Parsing the JSON data
The JSON-LD Product object contains most of what you need:
def _parse_item_data(self, data: dict, result: dict) -> dict:
if "ld_product" in data:
product = data["ld_product"]
result["title"] = product.get("name")
result["description"] = product.get("description")
# Images
if product.get("image"):
images = product["image"]
result["images"] = [images] if isinstance(images, str) else images
# Price from offers
offers = product.get("offers", {})
if isinstance(offers, list) and offers:
offers = offers[0]
if isinstance(offers, dict):
result["price"] = {
"amount": self._parse_price(offers.get("price")),
"currency": offers.get("priceCurrency", "USD"),
}
# Condition
if product.get("itemCondition"):
result["condition"]["name"] = product["itemCondition"].replace(
"https://schema.org/", ""
)
# Product identifiers
if product.get("brand"):
brand = product["brand"]
result["item_specifics"]["Brand"] = (
brand.get("name") if isinstance(brand, dict) else brand
)
if product.get("mpn"):
result["item_specifics"]["MPN"] = product["mpn"]
if product.get("gtin13"):
result["item_specifics"]["EAN"] = product["gtin13"]
return result
Getting high-resolution images
eBay image URLs contain a size code like s-l500 (500px). Replacing this with s-l1600 returns the highest resolution available:
# Convert extracted images to the highest resolution
if "extracted_images" in data:
hi_res_images = []
for img in data["extracted_images"]:
hi_res = re.sub(r"/s-l\d+\.", "/s-l1600.", img)

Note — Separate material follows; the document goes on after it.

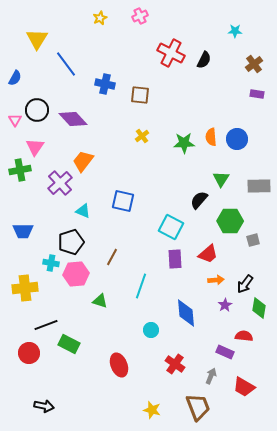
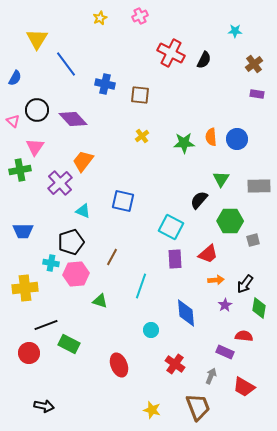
pink triangle at (15, 120): moved 2 px left, 1 px down; rotated 16 degrees counterclockwise
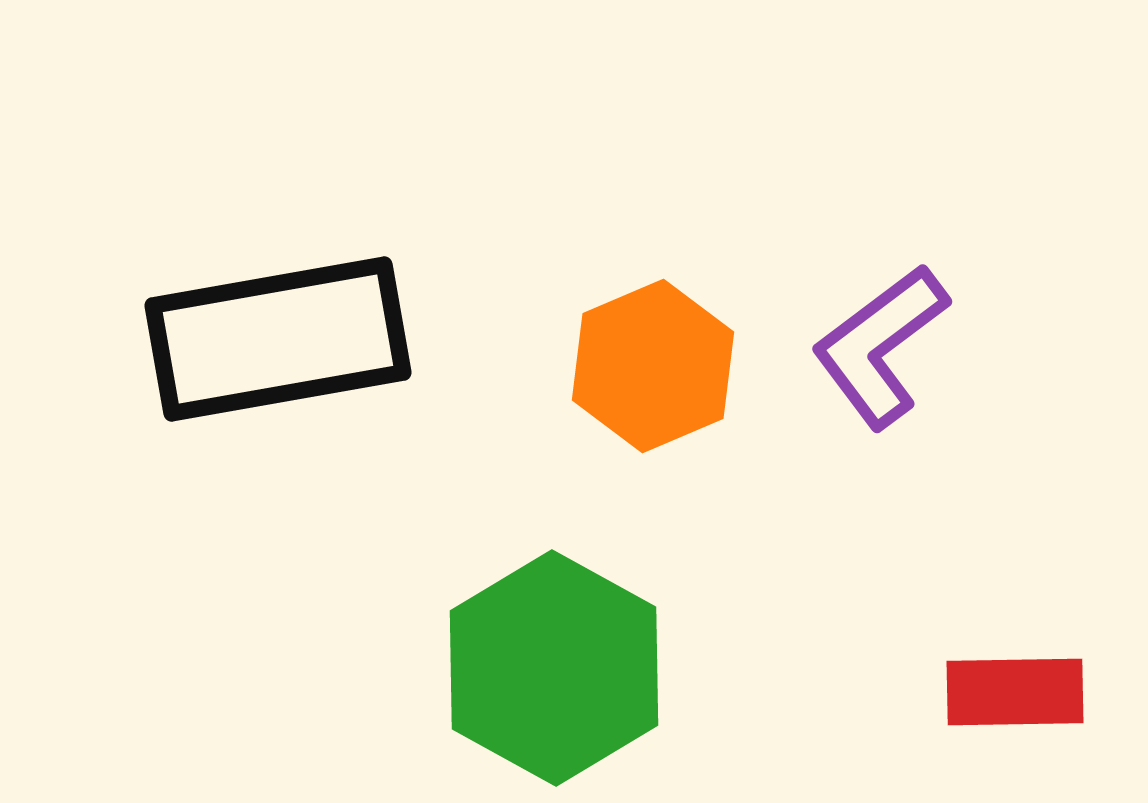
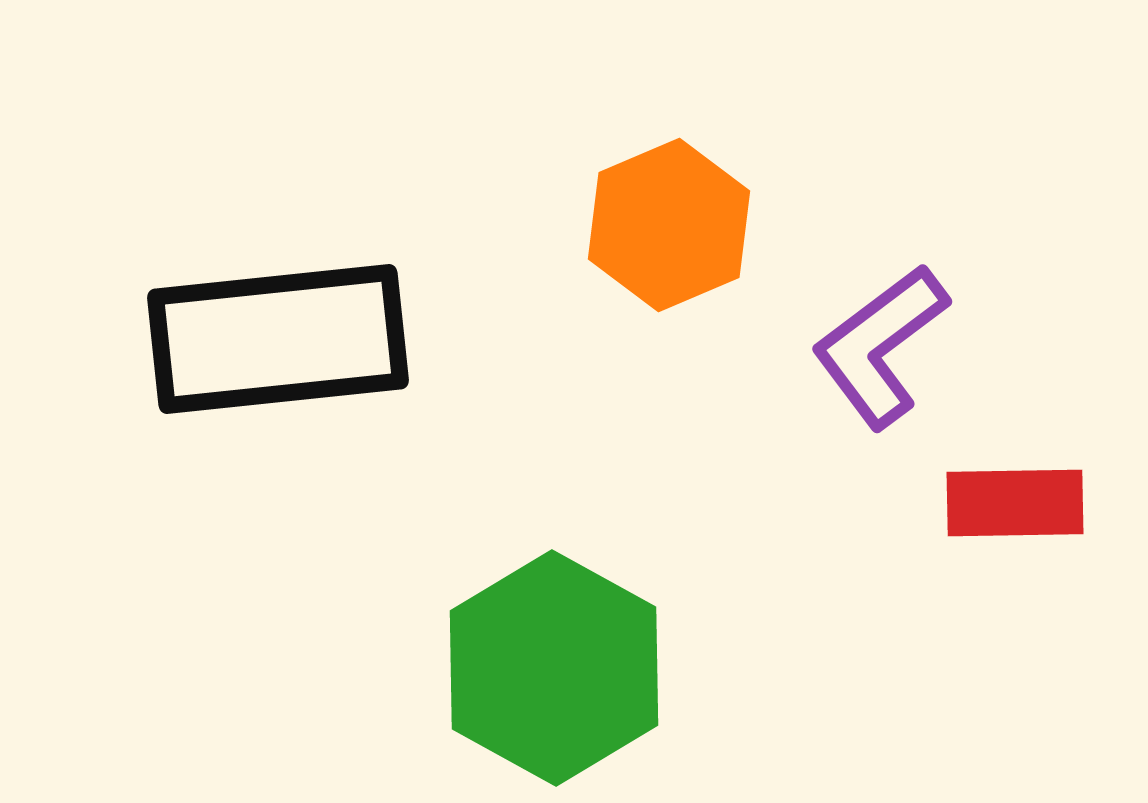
black rectangle: rotated 4 degrees clockwise
orange hexagon: moved 16 px right, 141 px up
red rectangle: moved 189 px up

if hi_res not in hi_res_images:
hi_res_images.append(hi_res)
result["images"] = hi_res_images
This works because eBay stores images at multiple resolutions. The size is just a URL parameter.
HTML fallback for missing data
Some fields aren't in JSON-LD (watchers, sold count, variations). The scraper extracts these from HTML:
def _parse_html_fallback(self, html: str, result: dict) -> dict:
soup = BeautifulSoup(html, "html.parser")
# Watchers count
if not result.get("watchers"):
watchers_match = re.search(
r"(\d+)\s*(?:people are watching|watchers)", html, re.IGNORECASE
)
if watchers_match:
result["watchers"] = int(watchers_match.group(1))
# Sold count
if not result.get("sold_count"):
sold_match = re.search(r"(\d+)\s*sold", html, re.IGNORECASE)
if sold_match:
result["sold_count"] = int(sold_match.group(1))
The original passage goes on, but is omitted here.